- _Information given_
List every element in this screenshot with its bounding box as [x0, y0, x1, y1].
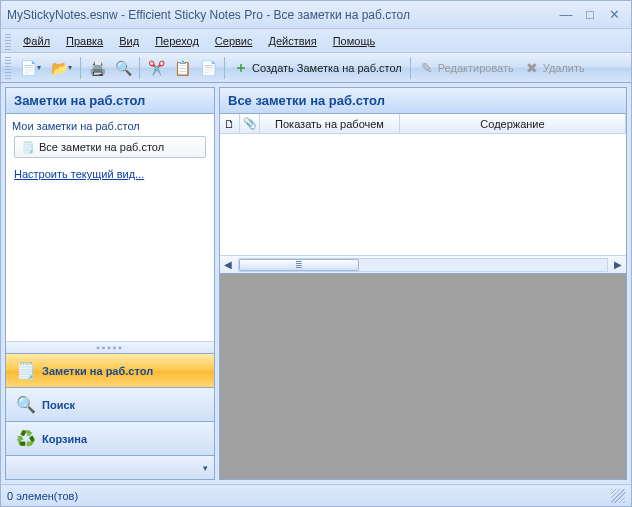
maximize-button[interactable]: □ — [579, 6, 601, 24]
open-button[interactable]: 📂▾ — [46, 56, 77, 80]
delete-icon: ✖ — [524, 60, 540, 76]
create-note-button[interactable]: ＋ Создать Заметка на раб.стол — [228, 56, 407, 80]
toolbar: 📄▾ 📂▾ 🖨️ 🔍 ✂️ 📋 📄 ＋ Создать Заметка на р… — [1, 53, 631, 83]
grid-header: 🗋 📎 Показать на рабочем Содержание — [220, 114, 626, 134]
close-button[interactable]: ✕ — [603, 6, 625, 24]
spacer — [6, 186, 214, 341]
separator — [139, 57, 140, 79]
splitter-dots[interactable]: ▪▪▪▪▪ — [6, 341, 214, 353]
new-button[interactable]: 📄▾ — [15, 56, 46, 80]
menu-file[interactable]: Файл — [15, 32, 58, 50]
nav-search[interactable]: 🔍 Поиск — [6, 387, 214, 421]
pencil-icon: ✎ — [419, 60, 435, 76]
menu-help[interactable]: Помощь — [325, 32, 384, 50]
left-section-label: Мои заметки на раб.стол — [6, 114, 214, 132]
delete-button: ✖ Удалить — [519, 56, 590, 80]
plus-icon: ＋ — [233, 60, 249, 76]
notes-icon: 🗒️ — [21, 141, 35, 154]
left-pane-body: Мои заметки на раб.стол 🗒️ Все заметки н… — [6, 114, 214, 353]
document-icon: 📄 — [20, 60, 36, 76]
statusbar: 0 элемен(тов) — [1, 484, 631, 506]
paste-button[interactable]: 📄 — [195, 56, 221, 80]
nav-trash[interactable]: ♻️ Корзина — [6, 421, 214, 455]
col-show[interactable]: Показать на рабочем — [260, 114, 400, 133]
col-icon[interactable]: 🗋 — [220, 114, 240, 133]
menu-edit[interactable]: Правка — [58, 32, 111, 50]
chevron-down-icon: ▾ — [68, 63, 72, 72]
separator — [80, 57, 81, 79]
separator — [410, 57, 411, 79]
window-title: MyStickyNotes.esnw - Efficient Sticky No… — [7, 8, 553, 22]
scissors-icon: ✂️ — [148, 60, 164, 76]
cut-button[interactable]: ✂️ — [143, 56, 169, 80]
scroll-left-icon[interactable]: ◀ — [220, 257, 236, 273]
scroll-right-icon[interactable]: ▶ — [610, 257, 626, 273]
menu-service[interactable]: Сервис — [207, 32, 261, 50]
menubar: Файл Правка Вид Переход Сервис Действия … — [1, 29, 631, 53]
preview-button[interactable]: 🔍 — [110, 56, 136, 80]
all-notes-button[interactable]: 🗒️ Все заметки на раб.стол — [14, 136, 206, 158]
paste-icon: 📄 — [200, 60, 216, 76]
folder-open-icon: 📂 — [51, 60, 67, 76]
copy-button[interactable]: 📋 — [169, 56, 195, 80]
workarea: Заметки на раб.стол Мои заметки на раб.с… — [1, 83, 631, 484]
chevron-down-icon: ▾ — [203, 463, 208, 473]
minimize-button[interactable]: — — [555, 6, 577, 24]
attachment-icon: 📎 — [243, 117, 257, 130]
configure-view-link[interactable]: Настроить текущий вид... — [14, 168, 206, 180]
menu-goto[interactable]: Переход — [147, 32, 207, 50]
left-pane: Заметки на раб.стол Мои заметки на раб.с… — [5, 87, 215, 480]
grid-body[interactable] — [220, 134, 626, 255]
scroll-track[interactable]: ≣ — [238, 258, 608, 272]
menu-action[interactable]: Действия — [261, 32, 325, 50]
document-icon: 🗋 — [224, 118, 235, 130]
right-pane-header: Все заметки на раб.стол — [220, 88, 626, 114]
recycle-icon: ♻️ — [16, 429, 36, 449]
preview-pane — [220, 274, 626, 479]
left-pane-header: Заметки на раб.стол — [6, 88, 214, 114]
grid: 🗋 📎 Показать на рабочем Содержание ◀ ≣ ▶ — [220, 114, 626, 274]
horizontal-scrollbar[interactable]: ◀ ≣ ▶ — [220, 255, 626, 273]
toolbar-grip[interactable] — [5, 57, 11, 79]
nav-overflow[interactable]: ▾ — [6, 455, 214, 479]
titlebar: MyStickyNotes.esnw - Efficient Sticky No… — [1, 1, 631, 29]
right-pane: Все заметки на раб.стол 🗋 📎 Показать на … — [219, 87, 627, 480]
edit-button: ✎ Редактировать — [414, 56, 519, 80]
nav-notes[interactable]: 🗒️ Заметки на раб.стол — [6, 353, 214, 387]
print-button[interactable]: 🖨️ — [84, 56, 110, 80]
printer-icon: 🖨️ — [89, 60, 105, 76]
col-attach[interactable]: 📎 — [240, 114, 260, 133]
separator — [224, 57, 225, 79]
chevron-down-icon: ▾ — [37, 63, 41, 72]
sticky-note-icon: 🗒️ — [16, 361, 36, 381]
menubar-grip[interactable] — [5, 32, 11, 50]
preview-icon: 🔍 — [115, 60, 131, 76]
col-content[interactable]: Содержание — [400, 114, 626, 133]
menu-view[interactable]: Вид — [111, 32, 147, 50]
search-icon: 🔍 — [16, 395, 36, 415]
scroll-thumb[interactable]: ≣ — [239, 259, 359, 271]
status-text: 0 элемен(тов) — [7, 490, 78, 502]
resize-grip[interactable] — [611, 489, 625, 503]
copy-icon: 📋 — [174, 60, 190, 76]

- _What the task asks_
Filter the entries above and copy only the lines that hold "Заметка".

- _Reply to the exercise_
create-note-button[interactable]: ＋ Создать Заметка на раб.стол — [228, 56, 407, 80]
toolbar: 📄▾ 📂▾ 🖨️ 🔍 ✂️ 📋 📄 ＋ Создать Заметка на р… — [1, 53, 631, 83]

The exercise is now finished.